節目の90円に接近

節目の90円に接近
今朝方発表された本邦11月経常収支は2224億円の赤字を記録した。

1月(正月休みのため貿易赤字になりやすい)を除くと統計開始以来初の赤字を記録した事になり、短期筋だけでなく中長期的な円安を見込む向きにとっても、その見通しに自信を深める材料となったであろう。

ドル/円は本邦経常収支の発表後に89.30円台まで上昇しており、節目の90円を視界に捉えた。

ドル/円の90円は、単なる大台替わりの心理的節目というだけでなく、昨年末に自民党の石破幹事長が適正相場水準として示した85-90円のレンジの上限に当たる。

このため、90円付近には大規模なオプションが設定されている可能性が高いほか、短期筋は自民党政権の想定レンジの上限である90円に近付けば、一旦利益確定に動くとみられる。

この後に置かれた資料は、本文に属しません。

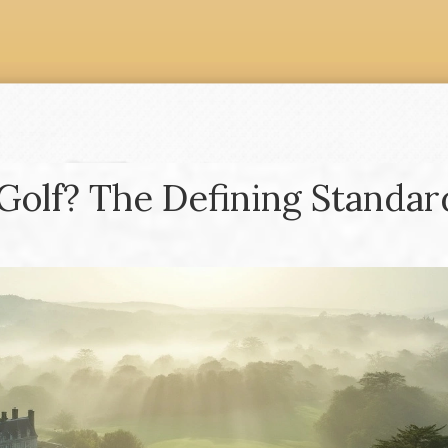
Golf? The Defining Standar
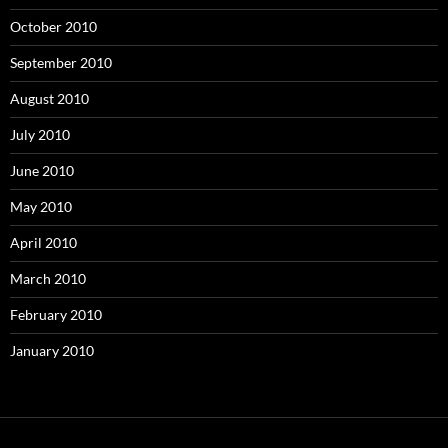
October 2010
September 2010
August 2010
July 2010
June 2010
May 2010
April 2010
March 2010
February 2010
January 2010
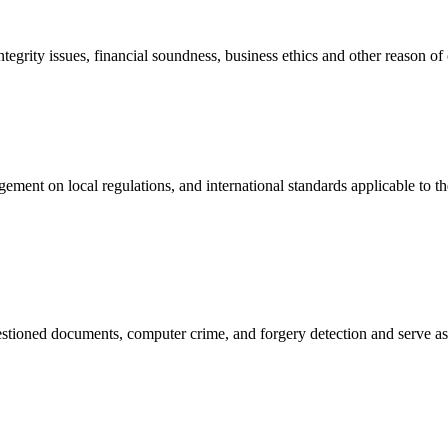
ntegrity issues, financial soundness, business ethics and other reason o
ent on local regulations, and international standards applicable to the 
uestioned documents, computer crime, and forgery detection and serve as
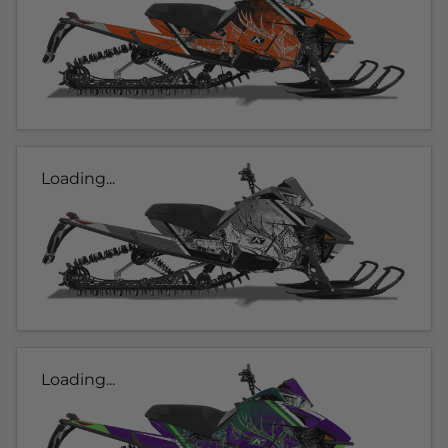
Loading...
Loading...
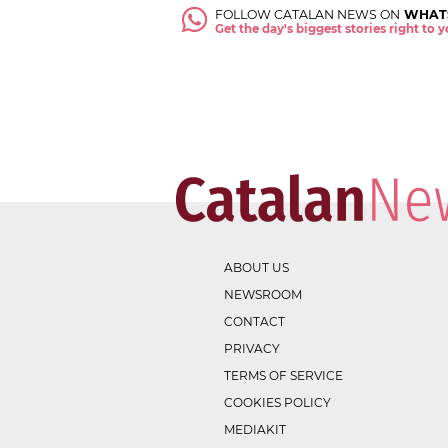
FOLLOW CATALAN NEWS ON
WHAT
Get the day's biggest stories right to
ABOUT US
NEWSROOM
CONTACT
PRIVACY
TERMS OF SERVICE
COOKIES POLICY
MEDIAKIT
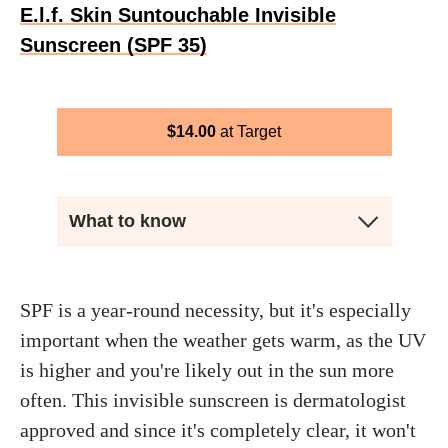
E.l.f. Skin Suntouchable Invisible
Sunscreen (SPF 35)
$
14.00
Target
What to know
SPF is a year-round necessity, but it's especially
important when the weather gets warm, as the UV
is higher and you're likely out in the sun more
often. This invisible sunscreen is dermatologist
approved and since it's completely clear, it won't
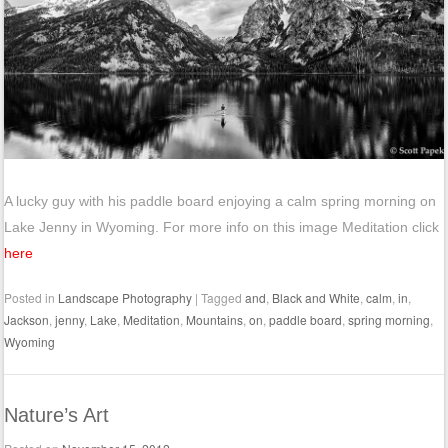
A lucky guy with his paddle board enjoying a calm spring morning on
Lake Jenny in Wyoming. For more info on this image Meditation click
here
Posted in
Landscape Photography
|
Tagged
and
,
Black and White
,
calm
,
in
,
Jackson
,
jenny
,
Lake
,
Meditation
,
Mountains
,
on
,
paddle board
,
spring morning
,
Wyoming
Nature’s Art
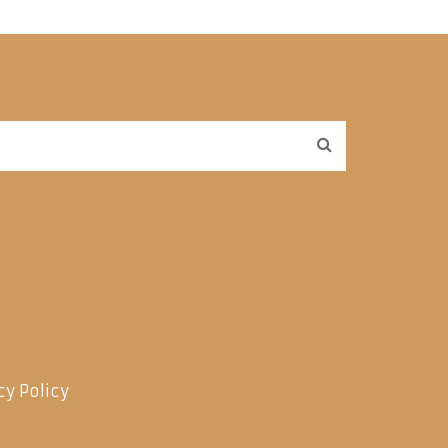
cy Policy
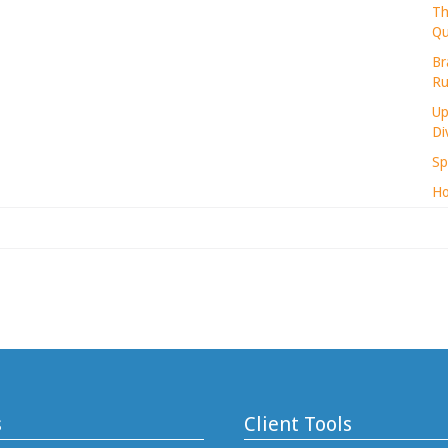
Th
Qu
Br
Ru
Up
Di
Sp
Ho
s
Client Tools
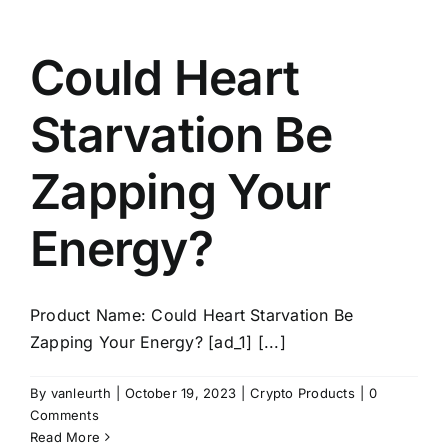
Could Heart
Starvation Be
Zapping Your
Energy?
Product Name: Could Heart Starvation Be
Zapping Your Energy? [ad_1] [...]
By
vanleurth
|
October 19, 2023
|
Crypto Products
|
0
Comments
Read More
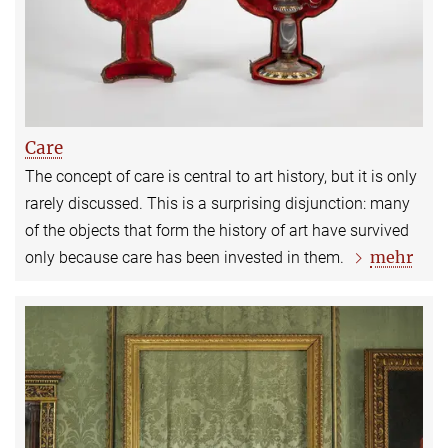
Care
The concept of care is central to art history, but it is only
rarely discussed. This is a surprising disjunction: many
of the objects that form the history of art have survived
mehr
only because care has been invested in them.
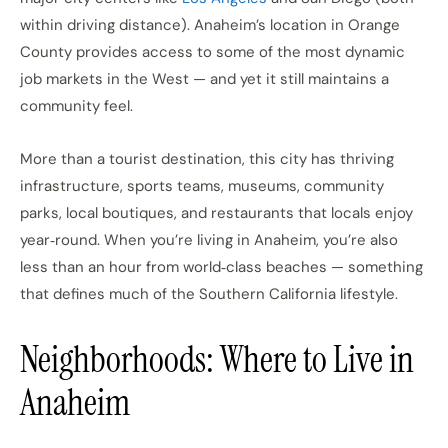
within driving distance). Anaheim’s location in Orange
County provides access to some of the most dynamic
job markets in the West — and yet it still maintains a
community feel.
More than a tourist destination, this city has thriving
infrastructure, sports teams, museums, community
parks, local boutiques, and restaurants that locals enjoy
year‑round. When you’re living in Anaheim, you’re also
less than an hour from world‑class beaches — something
that defines much of the Southern California lifestyle.
Neighborhoods: Where to Live in
Anaheim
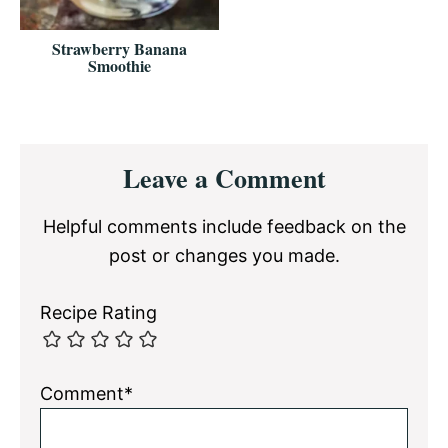
Strawberry Banana
Smoothie
Reader
Leave a Comment
Interactions
Helpful comments include feedback on the
post or changes you made.
Recipe Rating
Comment*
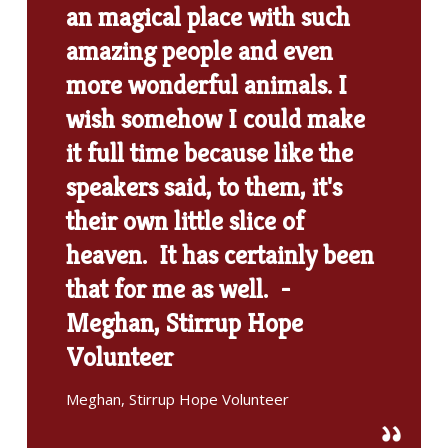
an magical place with such
amazing people and even
more wonderful animals. I
wish somehow I could make
it full time because like the
speakers said, to them, it's
their own little slice of
heaven. It has certainly been
that for me as well. -
Meghan, Stirrup Hope
Volunteer
Meghan, Stirrup Hope Volunteer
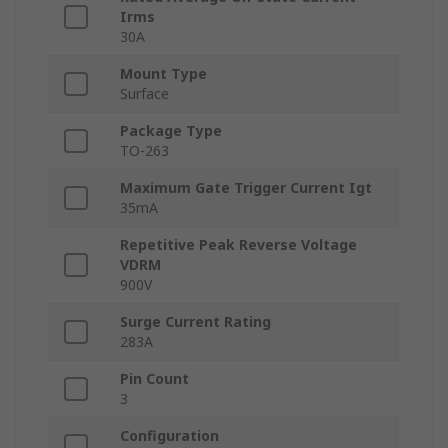
Irms
30A
Mount Type
Surface
Package Type
TO-263
Maximum Gate Trigger Current Igt
35mA
Repetitive Peak Reverse Voltage
VDRM
900V
Surge Current Rating
283A
Pin Count
3
Configuration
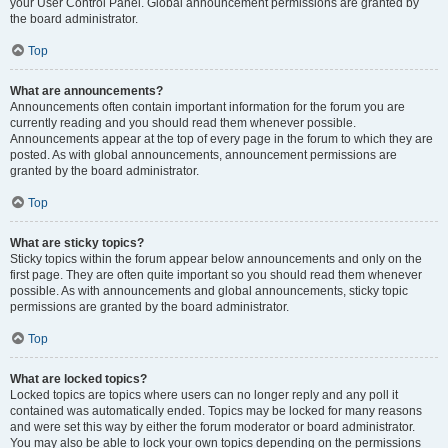
your User Control Panel. Global announcement permissions are granted by
the board administrator.
Top
What are announcements?
Announcements often contain important information for the forum you are
currently reading and you should read them whenever possible.
Announcements appear at the top of every page in the forum to which they are
posted. As with global announcements, announcement permissions are
granted by the board administrator.
Top
What are sticky topics?
Sticky topics within the forum appear below announcements and only on the
first page. They are often quite important so you should read them whenever
possible. As with announcements and global announcements, sticky topic
permissions are granted by the board administrator.
Top
What are locked topics?
Locked topics are topics where users can no longer reply and any poll it
contained was automatically ended. Topics may be locked for many reasons
and were set this way by either the forum moderator or board administrator.
You may also be able to lock your own topics depending on the permissions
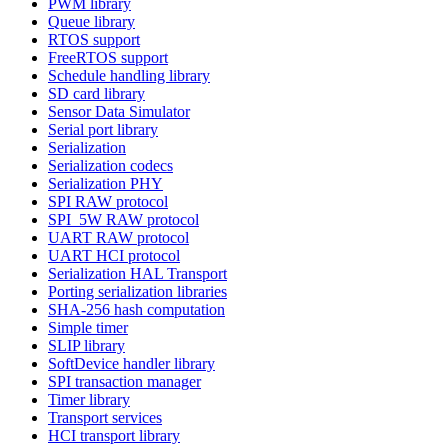
PWM library
Queue library
RTOS support
FreeRTOS support
Schedule handling library
SD card library
Sensor Data Simulator
Serial port library
Serialization
Serialization codecs
Serialization PHY
SPI RAW protocol
SPI_5W RAW protocol
UART RAW protocol
UART HCI protocol
Serialization HAL Transport
Porting serialization libraries
SHA-256 hash computation
Simple timer
SLIP library
SoftDevice handler library
SPI transaction manager
Timer library
Transport services
HCI transport library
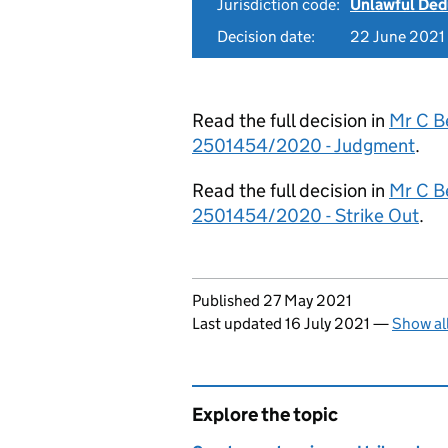
Jurisdiction code:
Unlawful Ded
Decision date:
22 June 2021
Read the full decision in
Mr C Be
2501454/2020 - Judgment
.
Read the full decision in
Mr C Be
2501454/2020 - Strike Out
.
Updates to this page
Published 27 May 2021
Last updated 16 July 2021
—
Show al
Explore the topic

中期的にはともかく、週末を控えた本日のタイミングではドル/円が90円を突破して大きく上値を伸ばす事は考えにくい。

昨日のクロス円の大幅上昇(ユーロ円は約3.5円も上昇した)の反動から円全体に買戻しの機運が高まれば、ドル/円は5日移動平均線が位置する88.00円付近まで下落する可能性があろう。